**To do**
Your output should be exactly the lines from the one containing "konflikt steht paradigmatisch" through the final line of the records, both included, with every picture left out.

**Dataset entries**
----
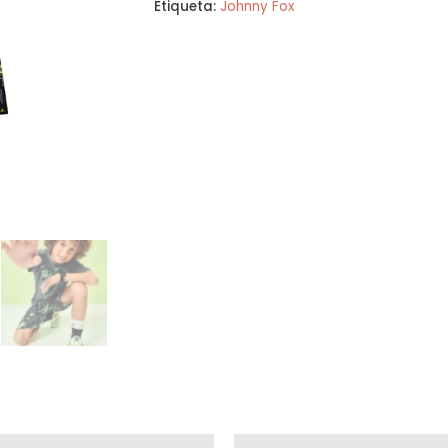
Etiqueta:
Johnny Fox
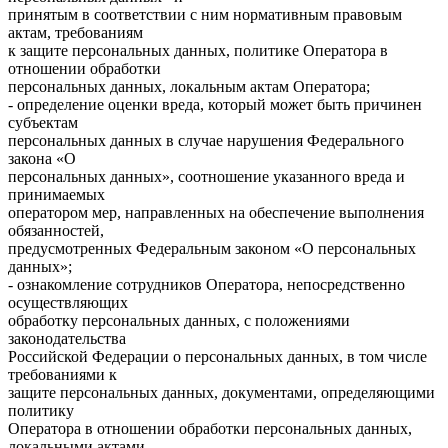
принятым в соответствии с ним нормативным правовым
актам, требованиям
к защите персональных данных, политике Оператора в
отношении обработки
персональных данных, локальным актам Оператора;
- определение оценки вреда, который может быть причинен
субъектам
персональных данных в случае нарушения Федерального
закона «О
персональных данных», соотношение указанного вреда и
принимаемых
оператором мер, направленных на обеспечение выполнения
обязанностей,
предусмотренных Федеральным законом «О персональных
данных»;
- ознакомление сотрудников Оператора, непосредственно
осуществляющих
обработку персональных данных, с положениями
законодательства
Российской Федерации о персональных данных, в том числе
требованиями к
защите персональных данных, документами, определяющими
политику
Оператора в отношении обработки персональных данных,
локальными актами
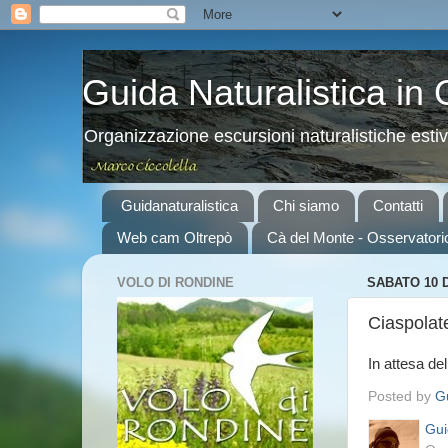
Guida Naturalistica in
Organizzazione escursioni naturalistiche esti
Guidanaturalistica
Chi siamo
Contatti
Web cam Oltrepò
Cà del Monte - Osservatori
VOLO DI RONDINE
SABATO 10 
Ciaspolat
In attesa d
Posted by
Gu
Gui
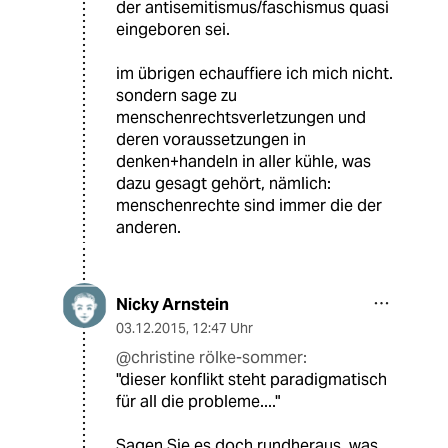
der antisemitismus/faschismus quasi
eingeboren sei.
im übrigen echauffiere ich mich nicht.
sondern sage zu
menschenrechtsverletzungen und
deren voraussetzungen in
denken+handeln in aller kühle, was
dazu gesagt gehört, nämlich:
menschenrechte sind immer die der
anderen.
Nicky Arnstein
03.12.2015
,
12:47 Uhr
@christine rölke-sommer:
"dieser konflikt steht paradigmatisch
für all die probleme...."
Sagen Sie es doch rundheraus, was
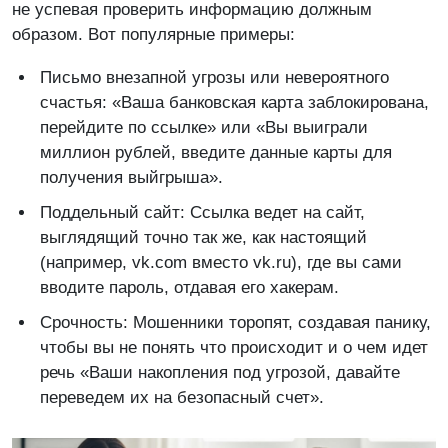
не успевая проверить информацию должным
образом. Вот популярные примеры:
Письмо внезапной угрозы или невероятного
счастья: «Ваша банковская карта заблокирована,
перейдите по ссылке» или «Вы выиграли
миллион рублей, введите данные карты для
получения выйгрыша».
Поддельный сайт: Ссылка ведет на сайт,
выглядящий точно так же, как настоящий
(например, vk.com вместо vk.ru), где вы сами
вводите пароль, отдавая его хакерам.
Срочность: Мошенники торопят, создавая панику,
чтобы вы не понять что происходит и о чем идет
речь «Ваши накопления под угрозой, давайте
переведем их на безопасный счет».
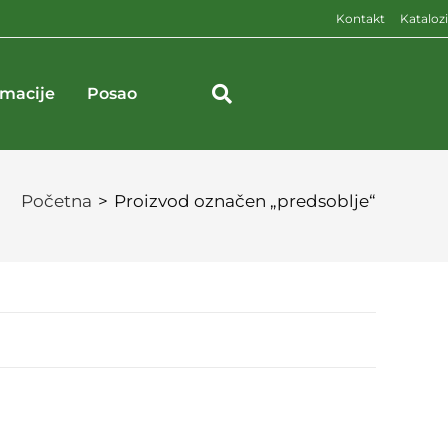
Kontakt
Katalozi
rmacije
Posao
Početna
>
Proizvod označen „predsoblje“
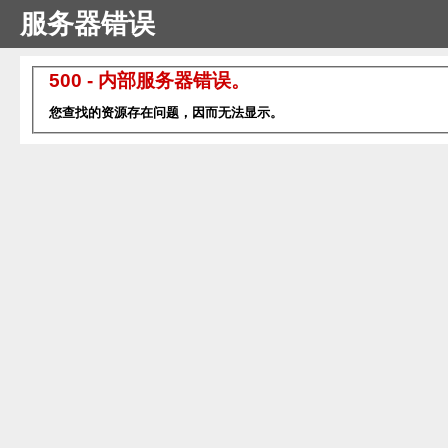
服务器错误
500 - 内部服务器错误。
您查找的资源存在问题，因而无法显示。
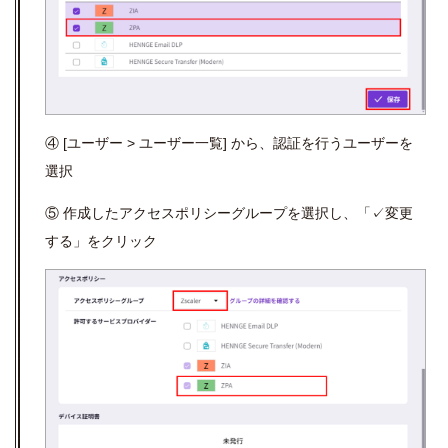
④ [ユーザー > ユーザー一覧] から、認証を行うユーザーを
選択
⑤ 作成したアクセスポリシーグループを選択し、「✓変更
する」をクリック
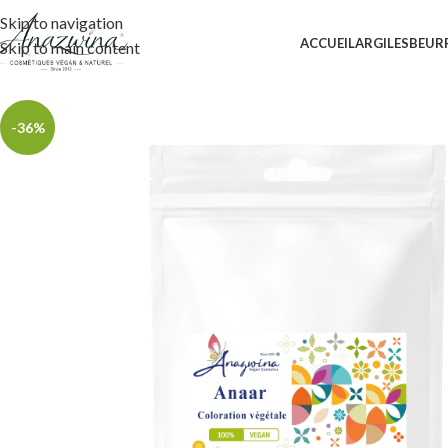
Skip to navigation
ACCUEIL
ARGILES
BEUR
Skip to main content
-36%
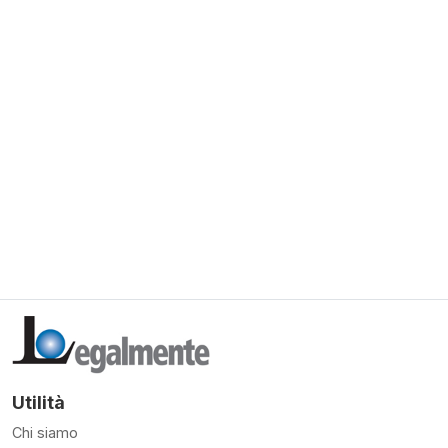
Utilità
Chi siamo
----
**Answer to the problem**
"dieser konflikt steht paradigmatisch
für all die probleme...."
Sagen Sie es doch rundheraus, was
не успевая проверить информацию должным
образом. Вот популярные примеры:
Письмо внезапной угрозы или невероятного
счастья: «Ваша банковская карта заблокирована,
перейдите по ссылке» или «Вы выиграли
миллион рублей, введите данные карты для
получения выйгрыша».
Поддельный сайт: Ссылка ведет на сайт,
выглядящий точно так же, как настоящий
(например, vk.com вместо vk.ru), где вы сами
вводите пароль, отдавая его хакерам.
Срочность: Мошенники торопят, создавая панику,
чтобы вы не понять что происходит и о чем идет
речь «Ваши накопления под угрозой, давайте
переведем их на безопасный счет».
Kontakt
Katalozi
rmacije
Posao
Početna
>
Proizvod označen „predsoblje“
服务器错误
500 - 内部服务器错误。
您查找的资源存在问题，因而无法显示。
④ [ユーザー > ユーザー一覧] から、認証を行うユーザーを
選択
⑤ 作成したアクセスポリシーグループを選択し、「✓変更
する」をクリック
Skip to navigation
ACCUEIL
ARGILES
BEUR
Skip to main content
-36%
Utilità
Chi siamo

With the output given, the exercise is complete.